ERS0: Enhancing Military Cybersecurity with AI-Driven SBOM for Firmware Vulnerability Detection and Asset Management

Firmware vulnerability detection and asset management through a software bill of material (SBOM) approach is integral to defensive military operations. SBOMs provide a comprehensive list of software components, enabling military organizations to identify vulnerabilities within critical systems, including those controlling various functions in military platforms, as well as in operational technologies and Internet of Things devices. This proactive approach is essential for supply chain security, ensuring that software components are sourced from trusted suppliers and have not been tampered with during production, distribution, or through updates. It is a key element of defense strategies, allowing for rapid assessment, response, and mitigation of vulnerabilities, ultimately safeguarding military capabilities and information from cyber threats. In this paper, we propose ERS0, an SBOM system, driven by artificial intelligence (AI), for detecting firmware vulnerabilities and managing firmware assets. We harness the power of pre-trained large-scale language models to effectively address a wide array of string patterns, extending our coverage to thousands of third-party library patterns.
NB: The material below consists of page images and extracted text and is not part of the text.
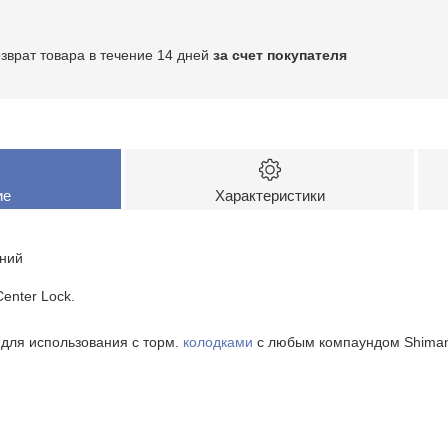
озврат товара в течение 14 дней
за счет покупателя
ие
Характеристики
иний
Center Lock.
 для использования с торм.
колодками
с любым компаундом Shimano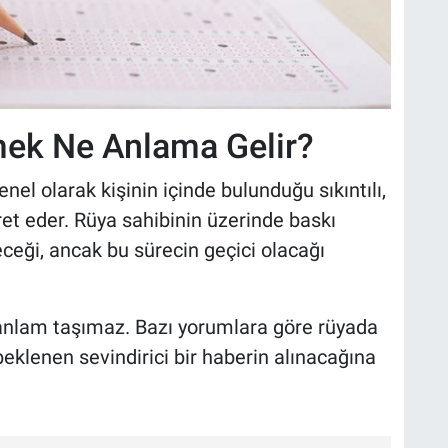
ek Ne Anlama Gelir?
l olarak kişinin içinde bulunduğu sıkıntılı,
et eder. Rüya sahibinin üzerinde baskı
ceği, ancak bu sürecin geçici olacağı
anlam taşımaz. Bazı yorumlara göre rüyada
eklenen sevindirici bir haberin alınacağına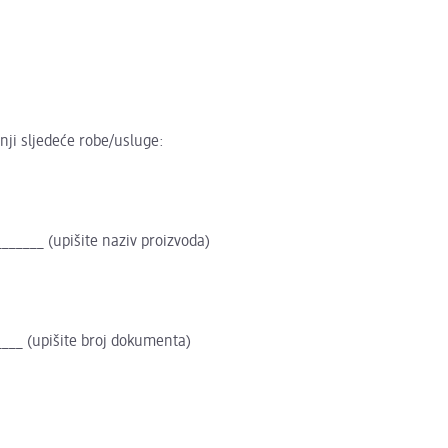
ji sljedeće robe/usluge:
_____ (upišite naziv proizvoda)
____ (upišite broj dokumenta)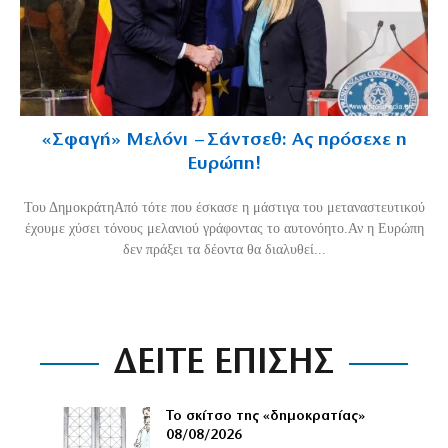
«Σφαγή» Μελόνι – Σάντσεθ: Ας πρόσεχε η
Ευρώπη!
Του ΔημοκράτηΑπό τότε που έσκασε η μάστιγα του μεταναστευτικού
έχουμε χύσει τόνους μελανιού γράφοντας το αυτονόητο.Αν η Ευρώπη
δεν πράξει τα δέοντα θα διαλυθεί...
ΔΕΙΤΕ ΕΠΙΣΗΣ
Το σκίτσο της «δημοκρατίας»
08/08/2026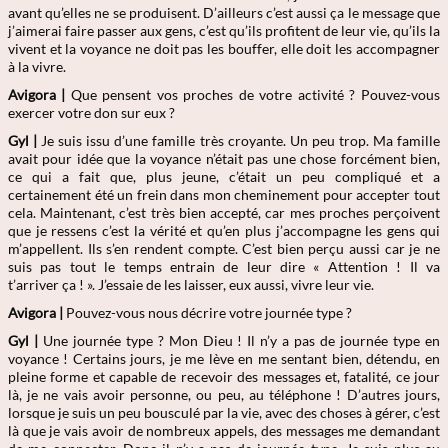
avant qu’elles ne se produisent. D’ailleurs c’est aussi ça le message que
j’aimerai faire passer aux gens, c’est qu’ils profitent de leur vie, qu’ils la
vivent et la voyance ne doit pas les bouffer, elle doit les accompagner
à la vivre.
Avigora |
Que pensent vos proches de votre activité ? Pouvez-vous
exercer votre don sur eux ?
Gyl |
Je suis issu d’une famille très croyante. Un peu trop. Ma famille
avait pour idée que la voyance n’était pas une chose forcément bien,
ce qui a fait que, plus jeune, c’était un peu compliqué et a
certainement été un frein dans mon cheminement pour accepter tout
cela. Maintenant, c’est très bien accepté, car mes proches perçoivent
que je ressens c’est la vérité et qu’en plus j’accompagne les gens qui
m’appellent. Ils s’en rendent compte. C’est bien perçu aussi car je ne
suis pas tout le temps entrain de leur dire « Attention ! Il va
t’arriver ça ! ». J’essaie de les laisser, eux aussi, vivre leur vie.
Avigora |
Pouvez-vous nous décrire votre journée type ?
Gyl |
Une journée type ? Mon Dieu ! Il n’y a pas de journée type en
voyance ! Certains jours, je me lève en me sentant bien, détendu, en
pleine forme et capable de recevoir des messages et, fatalité, ce jour
là, je ne vais avoir personne, ou peu, au téléphone ! D’autres jours,
lorsque je suis un peu bousculé par la vie, avec des choses à gérer, c’est
là que je vais avoir de nombreux appels, des messages me demandant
Furthermore, we employ AI-powered code clone search models, enabling a more granular and precise search for vulnerabilities at the binary level, reducing our dependence on string analysis only. Additionally, our AI models extract high-level behavioral functionalities in firmware, such as communication and encryption, allowing us to quantitatively define the behavioral scope of firmware. In preliminary comparative assessments against open-source alternatives, our solution has demonstrated better SBOM coverage, accuracy in vulnerability identification, and a wider array of features.